The video production process can be a bit daunting – especially if you haven’t been through it before.
Here are three articles on what to expect – and most importantly, how to play an informed part in your video production.
You’ll find my guide to planning and preparation (below). Follow the links for filming on location and the editing process.
PLANNING AND PREPARATION FOR FILMING
If you already know who you want to appear in your video, do let your production company re-assure them about what the process will involve. It’s very much part of a director’s job to help contributors relax, enjoy the filming process and come across really well on screen.
If you don’t have contacts for the type of contributor you need – like an expert interviewee for example – don’t worry. Production company researchers are very used to finding people to meet a brief. And be bold. For example… don’t think it’s impossible to persuade patients or senior clinicians to appear on screen. They will if they’re approached and handled in the right way.

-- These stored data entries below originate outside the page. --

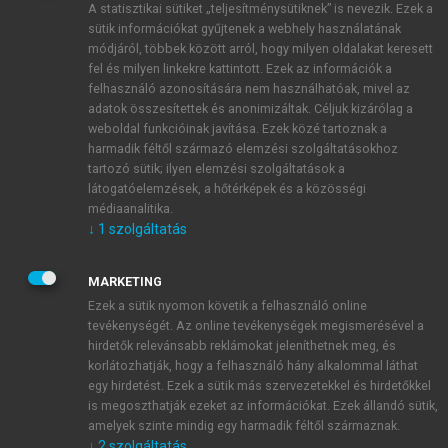
A statisztikai sütiket „teljesítménysütiknek” is nevezik. Ezek a
sütik információkat gyűjtenek a webhely használatának
módjáról, többek között arról, hogy milyen oldalakat keresett
ÚJ FIÓK LÉTREHOZÁSA
fel és milyen linkekre kattintott. Ezek az információk a
1 óra díjmentes hozzáférés
felhasználó azonosítására nem használhatóak, mivel az
adatok összesítettek és anonimizáltak. Céljuk kizárólag a
weboldal funkcióinak javítása. Ezek közé tartoznak a
E-MAIL-CÍM
harmadik féltől származó elemzési szolgáltatásokhoz
tartozó sütik; ilyen elemzési szolgáltatások a
látogatóelemzések, a hőtérképek és a közösségi
NÉV
médiaanalitika.
↓
1
szolgáltatás
JELSZÓ
MARKETING
Ezek a sütik nyomon követik a felhasználó online
tevékenységét. Az online tevékenységek megismerésével a
JELSZÓ ÚJRA
hirdetők relevánsabb reklámokat jeleníthetnek meg, és
korlátozhatják, hogy a felhasználó hány alkalommal láthat
egy hirdetést. Ezek a sütik más szervezetekkel és hirdetőkkel
is megoszthatják ezeket az információkat. Ezek állandó sütik,
Kérek értesítést a MeRSZ újdonságairól, akcióiról.
amelyek szinte mindig egy harmadik féltől származnak.
↓
2
szolgáltatás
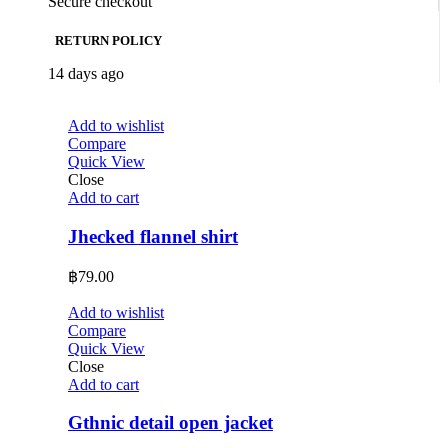
Secure checkout
RETURN POLICY
14 days ago
Add to wishlist
Compare
Quick View
Close
Add to cart
Jhecked flannel shirt
฿
79.00
Add to wishlist
Compare
Quick View
Close
Add to cart
Gthnic detail open jacket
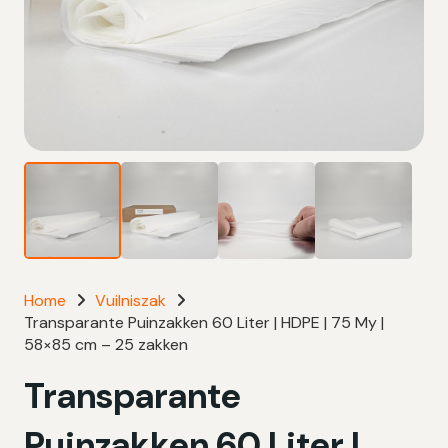
Home
Vuilniszak
Transparante Puinzakken 60 Liter | HDPE | 75 My |
58×85 cm – 25 zakken
Transparante
Puinzakken 60 Liter |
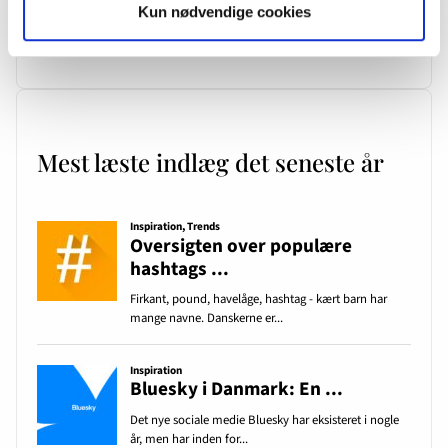
KV25 borgmesterkampen i København spidser til – også online
Kun nødvendige cookies
De 10 vigtigste spørgsmål og svar om medieovervågning
Mest læste indlæg det seneste år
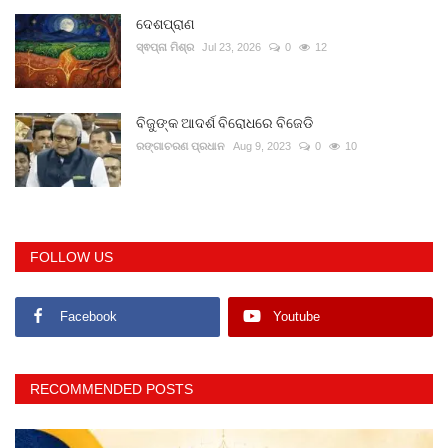
ଦେଶପ୍ରାଣ
ସ୍ଵପ୍ନା ମିଶ୍ର
Jul 23, 2026
0
12
ବିଜୁଙ୍କ ଆଦର୍ଶ ବିରୋଧରେ ବିଜେଡି
ରଙ୍ଗାଚରଣ ପ୍ରଧାନ
Aug 9, 2023
0
10
FOLLOW US
Facebook
Youtube
RECOMMENDED POSTS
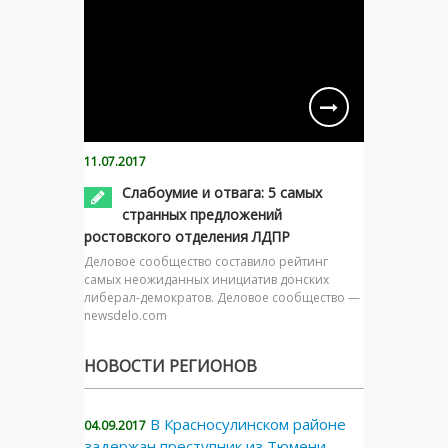
11.07.2017
Слабоумие и отвага: 5 самых
странных предложений
ростовского отделения ЛДПР
Деловое сообщество составило рейтинг
самых неожиданных инициатив донских
либерал-демократов. Деловое сообщество —
newsdelo.com
НОВОСТИ РЕГИОНОВ
В Красносулинском районе
04.09.2017
задержан преступник из Тюмени,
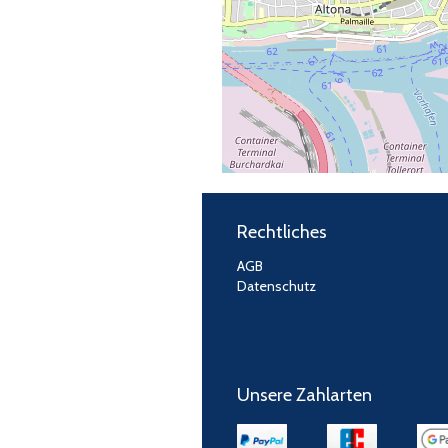
Rechtliches
AGB
Datenschutz
Unsere Zahlarten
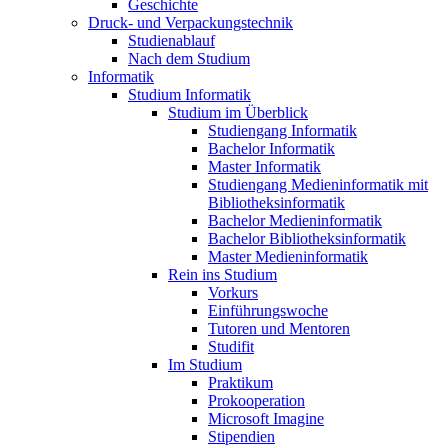
Geschichte
Druck- und Verpackungstechnik
Studienablauf
Nach dem Studium
Informatik
Studium Informatik
Studium im Überblick
Studiengang Informatik
Bachelor Informatik
Master Informatik
Studiengang Medieninformatik mit
Bibliotheksinformatik
Bachelor Medieninformatik
Bachelor Bibliotheksinformatik
Master Medieninformatik
Rein ins Studium
Vorkurs
Einführungswoche
Tutoren und Mentoren
Studifit
Im Studium
Praktikum
Prokooperation
Microsoft Imagine
Stipendien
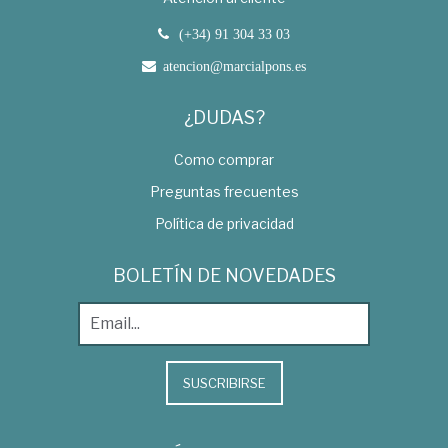
(+34) 91 304 33 03
atencion@marcialpons.es
¿DUDAS?
Como comprar
Preguntas frecuentes
Política de privacidad
BOLETÍN DE NOVEDADES
SUSCRIBIRSE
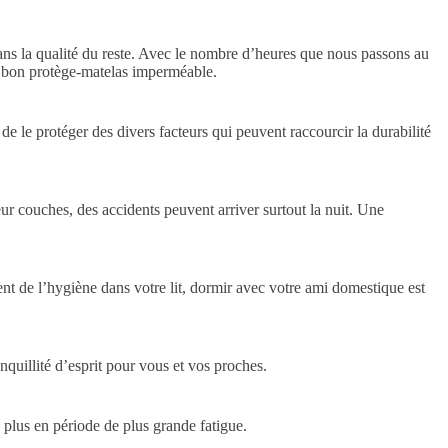
ans la qualité du reste. Avec le nombre d’heures que nous passons au
r un bon protège-matelas imperméable.
de le protéger des divers facteurs qui peuvent raccourcir la durabilité
leur couches, des accidents peuvent arriver surtout la nuit. Une
 de l’hygiène dans votre lit, dormir avec votre ami domestique est
quillité d’esprit pour vous et vos proches.
 plus en période de plus grande fatigue.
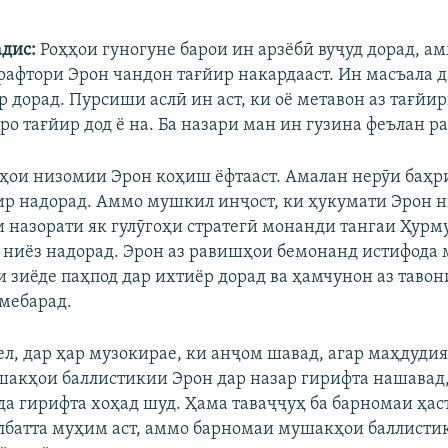
адис:
Роҳҳои гуногуне барои ин арзёбӣ вуҷуд дорад, ам
 рафтори Эрон чандон тағйир накардааст. Ин масъала 
 дорад. Пурсиши аслӣ ин аст, ки оё метавон аз тағйир
о тағйир дод ё на. Ба назари ман ин гузина феълан ра
иҳои низомии Эрон коҳиш ёфтааст. Амалан нерӯи баҳр
р надорад. Аммо мушкил инҷост, ки ҳукумати Эрон 
и назорати як гулӯгоҳи стратегӣ монанди тангаи Ҳурму
 ниёз надорад. Эрон аз равишҳои бемонанд истифода 
 зиёде паҳпод дар ихтиёр дорад ва ҳамчунон аз таво
 мебарад.
ел, дар ҳар музокирае, ки анҷом шавад, агар маҳдудия
акҳои баллистикии Эрон дар назар гирифта нашавад
а гирифта хоҳад шуд. Ҳама таваҷҷуҳ ба барномаи ҳас
албатта муҳим аст, аммо барномаи мушакҳои баллисти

If you’re hoping to film at locations not controlled by your organisation, the video production company will need to secure proper permissions. This is usually very simple, but filming in some public places may need licenses and sometimes location fees. Your production company will know who to approach and how to nail it all down.
Before filming, expect to receive a shooting script or a detailed running order form your producer. It’s a paper plan of your video showing its structure and outlining the content and visuals planned for each section. Ideally, it will also incorporate a very early draft of any voiceover script.
Make sure you read it, and make any changes or suggestions. Remember, it is only a plan – and will certainly change in the light of actual events during filming. But it’s always useful to have an agreed blueprint before the cameras roll.
You should also receive a detailed schedule for each day of location filming. At Mandrill, we’re utterly retentive about these and take the “under a bus” approach. Ie, if the entire production team went under a bus, someone could still pick up the schedule and carry out the entire day’s filming without a hitch. Well. Almost!
The schedule is a minute-by-minute breakdown of the day’s filming, including addresses, crew and contributor contact numbers, directions to locations, parking arrangements, equipment details and more often than not an outline of what content is to be covered in interviews. Don’t go filming without one.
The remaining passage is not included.